According to the American Pregnancy Association, if you experience some or all of these symptoms, it’s probably time to confirm whether you’re pregnant or not:

  • Bleeding, or a missed period – For up to 30 percent of new moms, light spotting or implantation bleeding before an expected period (around 6 to 12 days after conception) can be a sign of pregnancy. This may or may not be accompanied by a menstrual-like cramp.
  • Nausea – That telltale queasy feeling in your stomach known as morning sickness can hit you at any time of day beginning just a few short weeks into your pregnancy, but it’s most likely to begin around week 6.
  • Sore breasts – A tingly, sore and/or full feeling in your breasts may be a sign that your body is being prepared for the milk-making to come.
  • Food aversions or food cravings – The reason some women go after ice cream during pregnancy or no longer have a hankering for French fries isn’t well known, but it’s okay to pursue cravings or avoid the things that no longer sound good if you get the nutrients you need for baby and you.
  • Fatigue – Pregnancy takes a great deal of energy to build a life-support system for your baby, so you may feel zapped of your usual pep early on.
  • Mood swings – Expecting mothers frequently experience changes in disposition. This is thought to be caused by the hormonal changes that affect the brain.
  • High basal body temperatures – A rise in your basal body temperature of around 1 degree could give you advanced notice of the big news.

Implantation Bleeding or Your Period?

As a fertilized egg attaches to the uterus, light bleeding can occur, known as implantation bleeding. It’s important to note that the blood will typically be more pinkish or a dark brown color, and look different than your regular period. It will also occur between 10 and 14 days after ovulation, when your period will usually begin 14 days after.

When You Can Take a Pregnancy Test

After an egg is fertilized, it travels to the uterus and implants itself in the uterine wall. At this stage, tiny amounts of the pregnancy hormone hCG (human chorionic gonadotropin) start to appear in your urine. This is the hormone that home pregnancy tests test for. hCG levels rise rapidly in early pregnancy. Many newly pregnant women will have a sufficient amount of hCG by 7 to 10 days post-ovulation to confirm pregnancy with a highly sensitive home pregnancy test.

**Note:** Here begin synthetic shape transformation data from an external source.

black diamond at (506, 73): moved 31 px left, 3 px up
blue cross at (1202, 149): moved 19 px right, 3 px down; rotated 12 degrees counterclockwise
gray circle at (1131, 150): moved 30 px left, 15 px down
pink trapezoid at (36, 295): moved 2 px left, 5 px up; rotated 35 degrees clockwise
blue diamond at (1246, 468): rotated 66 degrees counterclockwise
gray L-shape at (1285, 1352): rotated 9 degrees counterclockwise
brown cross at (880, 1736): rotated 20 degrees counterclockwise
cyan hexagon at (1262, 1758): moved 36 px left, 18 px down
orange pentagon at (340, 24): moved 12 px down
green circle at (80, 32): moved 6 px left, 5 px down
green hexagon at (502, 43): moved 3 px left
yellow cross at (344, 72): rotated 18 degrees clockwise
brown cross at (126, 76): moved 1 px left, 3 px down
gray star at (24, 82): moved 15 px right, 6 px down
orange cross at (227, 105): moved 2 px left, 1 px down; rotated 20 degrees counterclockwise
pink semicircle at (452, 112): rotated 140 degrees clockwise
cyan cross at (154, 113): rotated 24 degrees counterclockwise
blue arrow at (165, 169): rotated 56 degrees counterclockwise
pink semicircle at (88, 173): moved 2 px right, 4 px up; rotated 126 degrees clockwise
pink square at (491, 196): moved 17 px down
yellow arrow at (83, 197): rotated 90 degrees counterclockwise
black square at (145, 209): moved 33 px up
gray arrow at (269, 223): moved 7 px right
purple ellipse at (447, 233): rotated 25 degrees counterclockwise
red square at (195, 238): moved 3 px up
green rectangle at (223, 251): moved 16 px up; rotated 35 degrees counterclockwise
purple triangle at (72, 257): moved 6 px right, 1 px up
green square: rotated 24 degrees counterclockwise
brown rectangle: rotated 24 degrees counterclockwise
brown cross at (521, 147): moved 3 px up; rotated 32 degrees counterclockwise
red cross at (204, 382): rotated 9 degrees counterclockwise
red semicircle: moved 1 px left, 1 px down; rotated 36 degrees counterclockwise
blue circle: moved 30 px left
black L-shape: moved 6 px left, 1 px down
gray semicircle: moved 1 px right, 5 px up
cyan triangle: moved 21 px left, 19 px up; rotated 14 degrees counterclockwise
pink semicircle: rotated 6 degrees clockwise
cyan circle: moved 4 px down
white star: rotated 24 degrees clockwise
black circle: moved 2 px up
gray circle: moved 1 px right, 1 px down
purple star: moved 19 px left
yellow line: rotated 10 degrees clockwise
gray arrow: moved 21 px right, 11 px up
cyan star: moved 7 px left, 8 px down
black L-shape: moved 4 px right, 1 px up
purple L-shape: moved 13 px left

Could a Negative Really Be Positive?

Could a negative test actually be a positive? Possibly. If you test too early in your cycle, you could get a negative result even though you may still be pregnant. This is because levels of hCG vary from woman to woman and there may not yet be enough hormone available for the test to come back positive. Wait a few days and test again.

A False Positive?

A false positive pregnancy test is rather rare. The two most common explanations for a false positive test center on the use of hCG-containing fertility drugs and the improper use or interpretation of a test. Remember, the symptoms of early pregnancy discussed above could signal that something else is going on. If you have questions or concerns about the results of a home pregnancy test or symptoms you may be experiencing, consult with a qualified health care professional.